Entries supplied
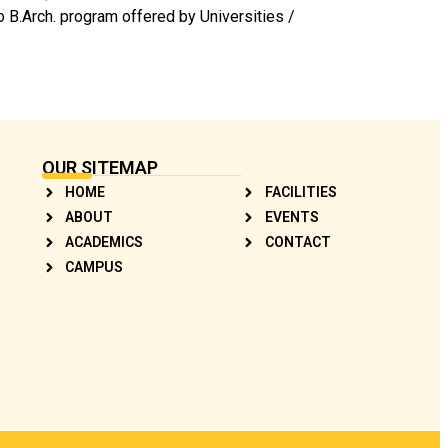
o B.Arch. program offered by Universities /
OUR SITEMAP
HOME
FACILITIES
ABOUT
EVENTS
ACADEMICS
CONTACT
CAMPUS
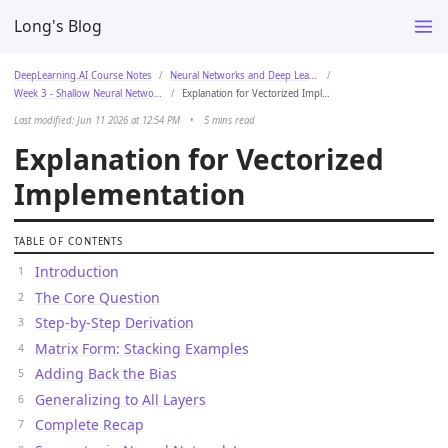
Long's Blog
DeepLearning.AI Course Notes
Neural Networks and Deep Learning
Week 3 - Shallow Neural Networks
Explanation for Vectorized Implementation
Last modified: Jun 11 2026 at 12:54 PM
•
5 mins read
Explanation for Vectorized
Implementation
TABLE OF CONTENTS
Introduction
The Core Question
Step-by-Step Derivation
Matrix Form: Stacking Examples
Adding Back the Bias
Generalizing to All Layers
Complete Recap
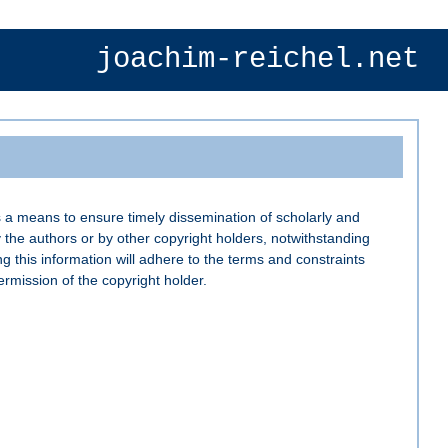
joachim-reichel.net
 a means to ensure timely dissemination of scholarly and
 the authors or by other copyright holders, notwithstanding
ng this information will adhere to the terms and constraints
rmission of the copyright holder.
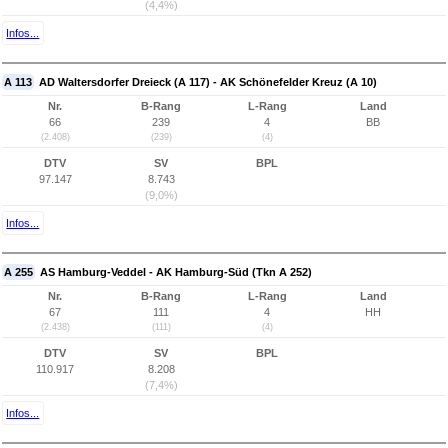
(4,4%)
Infos...
A 113
AD Waltersdorfer Dreieck (A 117) - AK Schönefelder Kreuz (A 10)
Nr.
B-Rang
L-Rang
Land
66
239
4
BB
(2.408)
(239)
(4)
DTV
SV
BPL
97.147
8.743
(9,0%)
Infos...
A 255
AS Hamburg-Veddel - AK Hamburg-Süd (Tkn A 252)
Nr.
B-Rang
L-Rang
Land
67
111
4
HH
(2.438)
(111)
(4)
DTV
SV
BPL
110.917
8.208
(7,4%)
Infos...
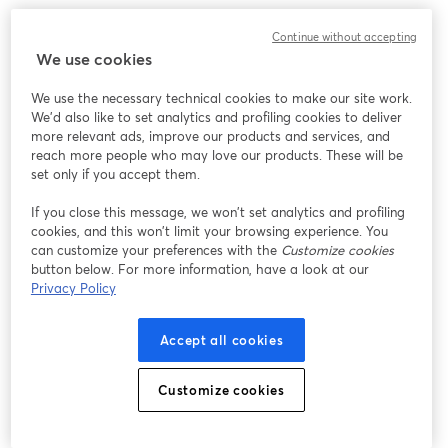
We encountered an unexpected issue while showing
Continue without accepting
this webinar. Please try reloading the page.
We use cookies
Reload Page
We use the necessary technical cookies to make our site work.
We'd also like to set analytics and profiling cookies to deliver
Having issues?
opens in a new tab
more relevant ads, improve our products and services, and
reach more people who may love our products. These will be
set only if you accept them.
If you close this message, we won’t set analytics and profiling
cookies, and this won’t limit your browsing experience. You
can customize your preferences with the
Customize cookies
button below. For more information, have a look at our
Privacy Policy
Accept all cookies
Customize cookies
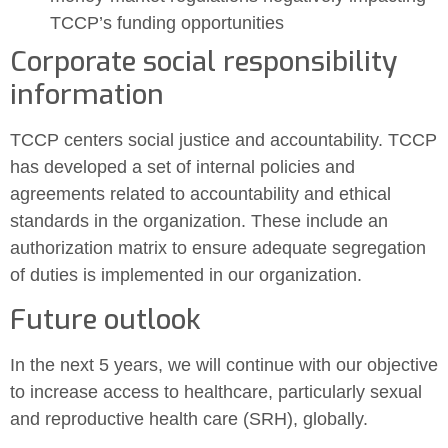
TCCP’s funding opportunities
Corporate social responsibility
information
TCCP centers social justice and accountability. TCCP
has developed a set of internal policies and
agreements related to accountability and ethical
standards in the organization. These include an
authorization matrix to ensure adequate segregation
of duties is implemented in our organization.
Future outlook
In the next 5 years, we will continue with our objective
to increase access to healthcare, particularly sexual
and reproductive health care (SRH), globally.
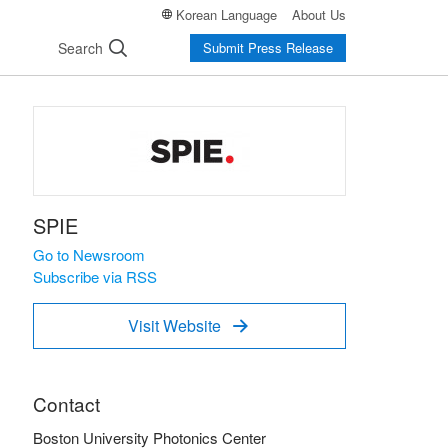
Korean Language
About Us
Search
Submit Press Release
SPIE
Go to Newsroom
Subscribe via RSS
Visit Website

Contact
Boston University Photonics Center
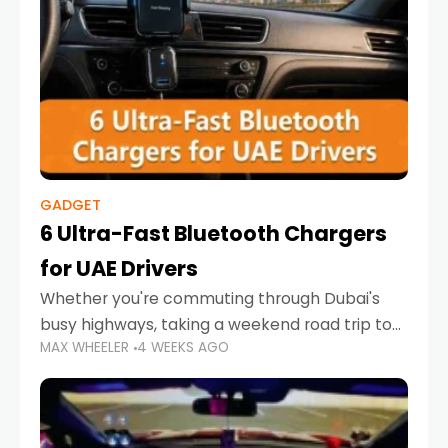
GADGET
6 Ultra-Fast Bluetooth Chargers
for UAE Drivers
Whether you're commuting through Dubai's
busy highways, taking a weekend road trip to
MAX WHEELER
4 WEEKS AGO
Abu Dhabi, or navigating Sharjah's city streets,
keeping your devices charged is more
important than ever. Smartphones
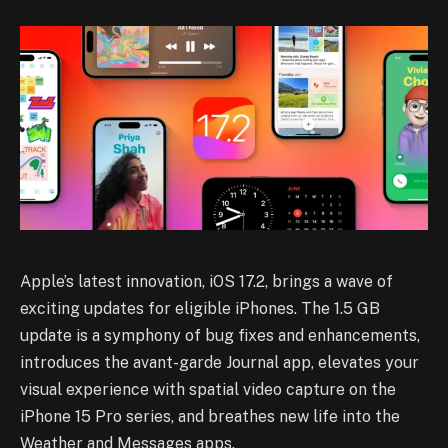
Apple’s latest innovation, iOS 17.2, brings a wave of
exciting updates for eligible iPhones. The 1.5 GB
update is a symphony of bug fixes and enhancements,
introduces the avant-garde Journal app, elevates your
visual experience with spatial video capture on the
iPhone 15 Pro series, and breathes new life into the
Weather and Messages apps.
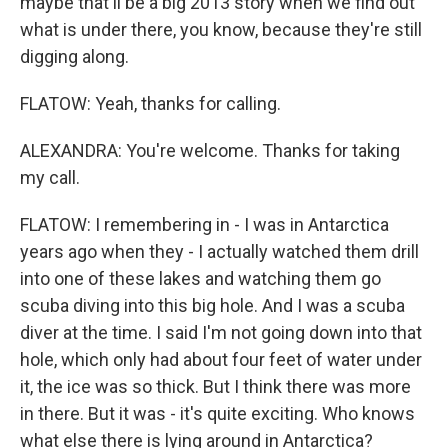
maybe that'll be a big 2013 story when we find out
what is under there, you know, because they're still
digging along.
FLATOW: Yeah, thanks for calling.
ALEXANDRA: You're welcome. Thanks for taking
my call.
FLATOW: I remembering in - I was in Antarctica
years ago when they - I actually watched them drill
into one of these lakes and watching them go
scuba diving into this big hole. And I was a scuba
diver at the time. I said I'm not going down into that
hole, which only had about four feet of water under
it, the ice was so thick. But I think there was more
in there. But it was - it's quite exciting. Who knows
what else there is lying around in Antarctica?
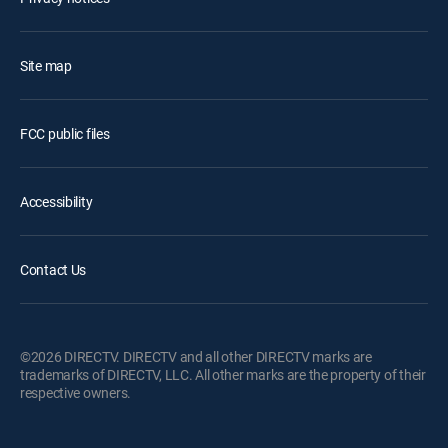
Site map
FCC public files
Accessibility
Contact Us
©2026 DIRECTV. DIRECTV and all other DIRECTV marks are
trademarks of DIRECTV, LLC. All other marks are the property of their
respective owners.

How to complete this task
The answer should contain all the material above, copied exactly, and no images.

Output for this exercise
o B.Arch. program offered by Universities /
OUR SITEMAP
HOME
FACILITIES
ABOUT
EVENTS
ACADEMICS
CONTACT
CAMPUS
Long's Blog
DeepLearning.AI Course Notes
Neural Networks and Deep Learning
Week 3 - Shallow Neural Networks
Explanation for Vectorized Implementation
Last modified: Jun 11 2026 at 12:54 PM
•
5 mins read
Explanation for Vectorized
Implementation
TABLE OF CONTENTS
Introduction
The Core Question
Step-by-Step Derivation
Matrix Form: Stacking Examples
Adding Back the Bias
Generalizing to All Layers
Complete Recap
joachim-reichel.net
 a means to ensure timely dissemination of scholarly and
 the authors or by other copyright holders, notwithstanding
ng this information will adhere to the terms and constraints
rmission of the copyright holder.
(4,4%)
Infos...
A 113
AD Waltersdorfer Dreieck (A 117) - AK Schönefelder Kreuz (A 10)
Nr.
B-Rang
L-Rang
Land
66
239
4
BB
(2.408)
(239)
(4)
DTV
SV
BPL
97.147
8.743
(9,0%)
Infos...
A 255
AS Hamburg-Veddel - AK Hamburg-Süd (Tkn A 252)
Nr.
B-Rang
L-Rang
Land
67
111
4
HH
(2.438)
(111)
(4)
DTV
SV
BPL
110.917
8.208
(7,4%)
Infos...
We encountered an unexpected issue while showing
Continue without accepting
this webinar. Please try reloading the page.
We use cookies
Reload Page
We use the necessary technical cookies to make our site work.
We'd also like to set analytics and profiling cookies to deliver
Having issues?
opens in a new tab
more relevant ads, improve our products and services, and
reach more people who may love our products. These will be
set only if you accept them.
If you close this message, we won’t set analytics and profiling
cookies, and this won’t limit your browsing experience. You
can customize your preferences with the
Customize cookies
button below. For more information, have a look at our
Privacy Policy
Accept all cookies
Customize cookies
TCCP’s funding opportunities
Corporate social responsibility
information
TCCP centers social justice and accountability. TCCP
has developed a set of internal policies and
agreements related to accountability and ethical
standards in the organization. These include an
authorization matrix to ensure adequate segregation
of duties is implemented in our organization.
Future outlook
In the next 5 years, we will continue with our objective
to increase access to healthcare, particularly sexual
and reproductive health care (SRH), globally.
Korean Language
About Us
Search
Submit Press Release
SPIE
Go to Newsroom
Subscribe via RSS
Visit Website

Contact
Boston University Photonics Center
GADGET
6 Ultra-Fast Bluetooth Chargers
for UAE Drivers
Whether you're commuting through Dubai's
busy highways, taking a weekend road trip to
MAX WHEELER
4 WEEKS AGO
Abu Dhabi, or navigating Sharjah's city streets,
keeping your devices charged is more
important than ever. Smartphones
Apple’s latest innovation, iOS 17.2, brings a wave of
exciting updates for eligible iPhones. The 1.5 GB
update is a symphony of bug fixes and enhancements,
introduces the avant-garde Journal app, elevates your
visual experience with spatial video capture on the
iPhone 15 Pro series, and breathes new life into the
Weather and Messages apps.
maybe that'll be a big 2013 story when we find out
what is under there, you know, because they're still
digging along.
FLATOW: Yeah, thanks for calling.
ALEXANDRA: You're welcome. Thanks for taking
my call.
FLATOW: I remembering in - I was in Antarctica
years ago when they - I actually watched them drill
into one of these lakes and watching them go
scuba diving into this big hole. And I was a scuba
diver at the time. I said I'm not going down into that
hole, which only had about four feet of water under
it, the ice was so thick. But I think there was more
in there. But it was - it's quite exciting. Who knows
what else there is lying around in Antarctica?
Site map
FCC public files
Accessibility
Contact Us
©2026 DIRECTV. DIRECTV and all other DIRECTV marks are
trademarks of DIRECTV, LLC. All other marks are the property of their
respective owners.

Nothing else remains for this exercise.